There are some reported cases of workers who developed anemia after multiple dieldrin exposures. However the main adverse effect of aldrin and dieldrin is in relationship to the central nervous system. The accumulated levels of dieldrin in the body were believed to lead to convulsions. Besides that other symptoms were also reported like headaches, nausea and vomiting, anorexia, muscle twitching and myoclonic jerking and EEG distortions. In all these cases removal of the source of exposure to aldrin/dieldrin led to a rapid recovery.

== Toxicity ==

The toxicity of aldrin and dieldrin is determined by the results of several animal studies. Reports of a significant increase in workers death in relation to aldrin has not been found, although death by anemia is reported in some cases after multiple exposure to aldrin. Immunological tests linked an antigenic response to erythrocytes coated with dieldrin in those cases.
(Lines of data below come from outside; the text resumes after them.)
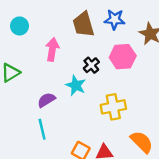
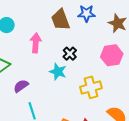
pink hexagon: (123, 57) -> (112, 55), moved
purple semicircle: (46, 100) -> (21, 86), moved

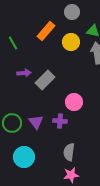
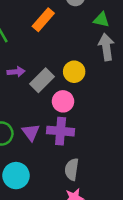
yellow circle: (71, 42) -> (74, 72), moved
pink circle: (74, 102) -> (63, 101), moved
purple cross: (60, 121) -> (61, 131), size x1.5

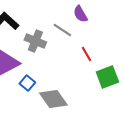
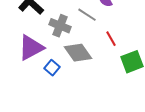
gray diamond: (53, 99) -> (78, 53), moved

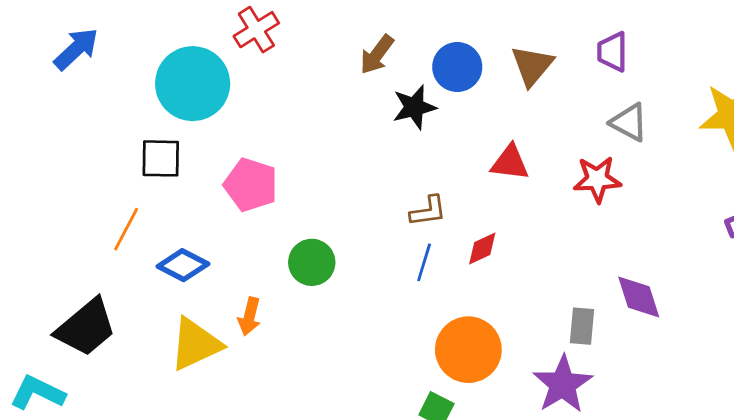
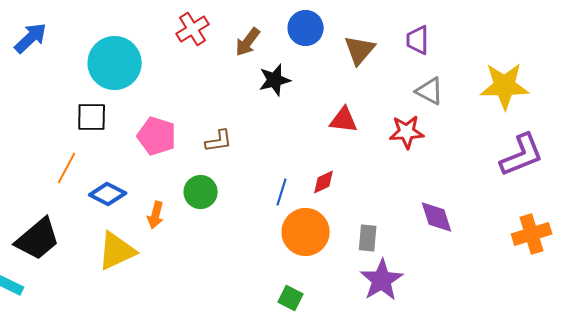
red cross: (256, 30) -> (193, 29), moved
blue circle: (457, 67) -> (306, 28), moved
brown L-shape: (428, 211) -> (219, 141), moved
orange arrow: (249, 316) -> (156, 215), moved
gray rectangle: (582, 326) -> (368, 238), moved
orange circle: (468, 350) -> (306, 232), moved

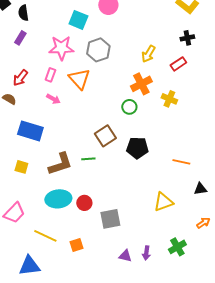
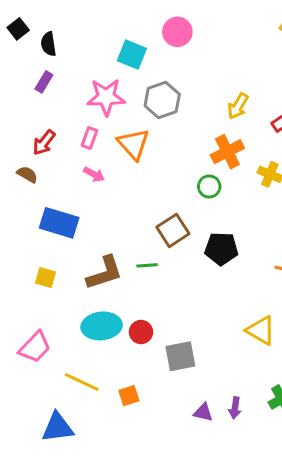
yellow triangle: (163, 202) -> (261, 330), turned 50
Direct dose-response relations being a cause for death are yet to be examined.

The NOAEL that was derived from rat studies:

- The minimal risk level at acute oral exposure to aldrin is 0.002 mg/kg/day.
- The minimal risk level at intermediate exposure to dieldrin is 0.0001 mg/kg/day.
- The minimal risk level at chronic exposure to aldrin is 0.00003 mg/kg/day.
- The minimal risk level at chronic exposure to dieldrin is 0.00005 mg/kg/day.

In addition to these studies, breast cancer risk studies were performed demonstrating a significant increased breast cancer risk. After comparing blood concentrations to number of lymph nodes and tumor size a 5-fold higher risk of death was determined, comparing the highest quartile range in the research to the lower quartile range.

===Effects on animals===
Most of the animal studies done with aldrin and dieldrin used rats. High doses of aldrin and dieldrin demonstrated neurotoxicity, but in multiple rat studies also showed a unique sensitivity of the mouse liver to dieldrin induced hepatocarcinogenicity. Furthermore, aldrin treated rats demonstrated an increased post-natal mortality, in which adults showed an increased susceptibility to the compounds compared to children in rats.

==Environmental impact and regulation==
Like related polychlorinated pesticides, aldrin is highly lipophilic. Its solubility in water is only 0.027 mg/L, which exacerbates its persistence in the environment. It was banned by the Stockholm Convention on Persistent Organic Pollutants. In the U.S., aldrin was cancelled in 1974. The substance is banned from use for plant protection by the EU.

==Safety and environmental aspects==
Aldrin has rat of 39 to 60 mg/kg (oral in rats). For fish however, it is extremely toxic, with an LC_{50} of 0.006–0.01 for trout and bluegill.

In the US, aldrin is considered a potential occupational carcinogen by the Occupational Safety and Health Administration and the National Institute for Occupational Safety and Health; these agencies have set an occupational exposure limit for dermal exposures at 0.25 mg/m^{3} over an eight-hour time-weighted average.
Further, an IDLH limit has been set at 25 mg/m^{3}, based on acute toxicity data in humans to which subjects reacted with convulsions within 20 minutes of exposure.

It is classified as an extremely hazardous substance in the United States as defined in Section 302 of the U.S. Emergency Planning and Community Right-to-Know Act (42 U.S.C. 11002), and is subject to strict reporting requirements by facilities which produce, store, or use it in significant quantities.